» Instructions for the task: Scan the lines below for the word "avec". Copy each line you find it in.
──────────────────────────────
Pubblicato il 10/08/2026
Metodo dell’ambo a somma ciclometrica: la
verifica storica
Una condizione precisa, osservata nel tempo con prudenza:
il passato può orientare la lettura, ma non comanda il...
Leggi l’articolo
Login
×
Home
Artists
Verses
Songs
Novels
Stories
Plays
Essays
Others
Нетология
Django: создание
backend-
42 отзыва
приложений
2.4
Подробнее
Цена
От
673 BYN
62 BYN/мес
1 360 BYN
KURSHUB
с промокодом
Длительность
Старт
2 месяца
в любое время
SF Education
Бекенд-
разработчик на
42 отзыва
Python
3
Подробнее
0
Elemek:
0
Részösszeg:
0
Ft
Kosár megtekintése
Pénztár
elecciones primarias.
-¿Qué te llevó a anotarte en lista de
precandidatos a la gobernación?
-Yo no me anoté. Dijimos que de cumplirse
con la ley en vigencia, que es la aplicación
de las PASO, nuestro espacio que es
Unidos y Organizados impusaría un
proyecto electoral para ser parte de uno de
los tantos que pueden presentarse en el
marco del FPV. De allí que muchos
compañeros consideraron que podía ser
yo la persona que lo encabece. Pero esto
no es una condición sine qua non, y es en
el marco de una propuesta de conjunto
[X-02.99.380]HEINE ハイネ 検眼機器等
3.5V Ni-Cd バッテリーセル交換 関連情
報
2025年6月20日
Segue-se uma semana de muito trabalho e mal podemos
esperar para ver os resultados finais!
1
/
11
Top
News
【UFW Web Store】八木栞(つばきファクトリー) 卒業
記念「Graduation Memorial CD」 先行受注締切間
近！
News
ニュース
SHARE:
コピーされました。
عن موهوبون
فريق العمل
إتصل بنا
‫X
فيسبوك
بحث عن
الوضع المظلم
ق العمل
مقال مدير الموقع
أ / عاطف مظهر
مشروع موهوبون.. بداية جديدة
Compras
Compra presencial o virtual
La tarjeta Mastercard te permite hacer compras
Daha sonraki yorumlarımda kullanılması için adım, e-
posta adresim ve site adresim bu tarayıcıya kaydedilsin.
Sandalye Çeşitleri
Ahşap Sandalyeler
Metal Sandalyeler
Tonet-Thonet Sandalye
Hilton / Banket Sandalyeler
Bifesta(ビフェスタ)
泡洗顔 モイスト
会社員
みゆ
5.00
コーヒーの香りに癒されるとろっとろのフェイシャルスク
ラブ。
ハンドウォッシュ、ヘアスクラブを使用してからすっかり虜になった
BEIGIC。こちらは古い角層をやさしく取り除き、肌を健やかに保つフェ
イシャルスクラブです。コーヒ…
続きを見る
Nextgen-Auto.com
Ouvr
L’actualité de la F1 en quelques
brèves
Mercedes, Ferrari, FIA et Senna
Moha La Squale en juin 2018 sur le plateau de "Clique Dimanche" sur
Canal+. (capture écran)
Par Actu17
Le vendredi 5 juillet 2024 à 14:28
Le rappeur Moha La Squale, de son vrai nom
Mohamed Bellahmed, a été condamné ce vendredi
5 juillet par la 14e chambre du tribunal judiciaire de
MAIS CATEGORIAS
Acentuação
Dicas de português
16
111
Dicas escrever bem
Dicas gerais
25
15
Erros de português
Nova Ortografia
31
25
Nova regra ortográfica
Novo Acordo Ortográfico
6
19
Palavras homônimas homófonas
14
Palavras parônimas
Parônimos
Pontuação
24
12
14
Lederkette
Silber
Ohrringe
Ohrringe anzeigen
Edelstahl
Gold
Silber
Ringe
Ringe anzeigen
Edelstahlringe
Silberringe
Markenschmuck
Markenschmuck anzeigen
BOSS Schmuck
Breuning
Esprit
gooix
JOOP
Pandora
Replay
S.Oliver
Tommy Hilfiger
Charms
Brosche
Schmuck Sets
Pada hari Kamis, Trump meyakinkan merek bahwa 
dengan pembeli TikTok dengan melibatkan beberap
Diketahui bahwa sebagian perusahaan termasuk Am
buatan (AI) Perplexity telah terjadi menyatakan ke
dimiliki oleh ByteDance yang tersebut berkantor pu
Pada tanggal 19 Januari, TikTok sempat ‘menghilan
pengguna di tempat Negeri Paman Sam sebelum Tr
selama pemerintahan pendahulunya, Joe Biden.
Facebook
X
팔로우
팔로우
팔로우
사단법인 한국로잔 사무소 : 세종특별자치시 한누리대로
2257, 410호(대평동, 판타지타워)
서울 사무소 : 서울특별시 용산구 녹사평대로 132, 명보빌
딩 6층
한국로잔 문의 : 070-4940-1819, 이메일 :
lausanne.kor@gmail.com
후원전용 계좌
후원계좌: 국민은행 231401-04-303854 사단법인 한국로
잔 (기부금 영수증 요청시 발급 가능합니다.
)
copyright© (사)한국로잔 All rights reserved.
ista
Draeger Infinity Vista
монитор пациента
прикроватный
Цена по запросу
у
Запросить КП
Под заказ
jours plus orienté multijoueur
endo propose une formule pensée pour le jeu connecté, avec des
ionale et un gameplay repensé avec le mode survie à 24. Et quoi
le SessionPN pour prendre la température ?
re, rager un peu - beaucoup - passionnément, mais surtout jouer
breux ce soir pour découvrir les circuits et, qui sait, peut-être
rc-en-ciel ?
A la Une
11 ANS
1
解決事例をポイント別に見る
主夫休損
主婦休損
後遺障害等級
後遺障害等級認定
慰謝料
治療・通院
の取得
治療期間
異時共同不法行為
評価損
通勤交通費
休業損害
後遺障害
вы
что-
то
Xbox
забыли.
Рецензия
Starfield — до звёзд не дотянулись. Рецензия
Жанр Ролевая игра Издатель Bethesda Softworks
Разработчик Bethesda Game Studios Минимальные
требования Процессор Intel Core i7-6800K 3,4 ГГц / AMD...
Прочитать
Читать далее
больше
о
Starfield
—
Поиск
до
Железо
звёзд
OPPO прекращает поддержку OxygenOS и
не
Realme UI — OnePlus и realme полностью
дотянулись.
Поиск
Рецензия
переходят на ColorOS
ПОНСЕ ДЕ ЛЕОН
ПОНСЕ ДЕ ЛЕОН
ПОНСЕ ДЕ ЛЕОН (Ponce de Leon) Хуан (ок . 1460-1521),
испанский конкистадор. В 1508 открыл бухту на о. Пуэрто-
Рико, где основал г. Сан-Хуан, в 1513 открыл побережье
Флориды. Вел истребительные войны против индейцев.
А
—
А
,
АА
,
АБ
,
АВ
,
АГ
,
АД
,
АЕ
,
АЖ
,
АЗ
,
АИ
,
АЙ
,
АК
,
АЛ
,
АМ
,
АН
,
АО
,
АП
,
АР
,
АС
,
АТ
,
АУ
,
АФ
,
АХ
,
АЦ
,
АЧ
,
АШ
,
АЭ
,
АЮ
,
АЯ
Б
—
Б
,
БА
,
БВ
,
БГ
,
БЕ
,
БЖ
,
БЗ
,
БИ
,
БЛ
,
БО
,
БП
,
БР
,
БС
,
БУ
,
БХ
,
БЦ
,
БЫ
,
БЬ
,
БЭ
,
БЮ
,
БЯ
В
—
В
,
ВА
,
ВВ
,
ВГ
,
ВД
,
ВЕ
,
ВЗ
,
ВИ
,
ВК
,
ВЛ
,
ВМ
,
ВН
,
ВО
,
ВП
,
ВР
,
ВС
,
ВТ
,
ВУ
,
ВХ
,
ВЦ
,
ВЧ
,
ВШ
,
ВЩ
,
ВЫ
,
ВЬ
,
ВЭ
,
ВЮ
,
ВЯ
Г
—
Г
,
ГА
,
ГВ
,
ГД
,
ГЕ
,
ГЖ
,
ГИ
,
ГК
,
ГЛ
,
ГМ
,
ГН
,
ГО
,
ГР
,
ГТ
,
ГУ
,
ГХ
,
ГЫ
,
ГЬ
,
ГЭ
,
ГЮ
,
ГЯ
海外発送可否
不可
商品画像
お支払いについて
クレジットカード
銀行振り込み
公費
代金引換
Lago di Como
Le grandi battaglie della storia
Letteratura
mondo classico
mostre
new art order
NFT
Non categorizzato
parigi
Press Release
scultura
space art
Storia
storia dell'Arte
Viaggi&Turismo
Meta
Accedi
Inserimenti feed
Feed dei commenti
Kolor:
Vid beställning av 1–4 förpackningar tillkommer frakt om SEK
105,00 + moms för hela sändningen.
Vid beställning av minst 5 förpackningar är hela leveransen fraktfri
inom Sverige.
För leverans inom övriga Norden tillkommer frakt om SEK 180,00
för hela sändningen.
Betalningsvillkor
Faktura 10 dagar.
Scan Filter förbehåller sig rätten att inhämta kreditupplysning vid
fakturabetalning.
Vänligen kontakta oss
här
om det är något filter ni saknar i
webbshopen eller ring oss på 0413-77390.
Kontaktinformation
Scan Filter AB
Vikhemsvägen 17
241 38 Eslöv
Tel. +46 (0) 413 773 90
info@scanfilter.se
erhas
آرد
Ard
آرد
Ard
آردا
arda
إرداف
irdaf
──────────────────────────────
» Result for this exercise:
endo propose une formule pensée pour le jeu connecté, avec des
ionale et un gameplay repensé avec le mode survie à 24. Et quoi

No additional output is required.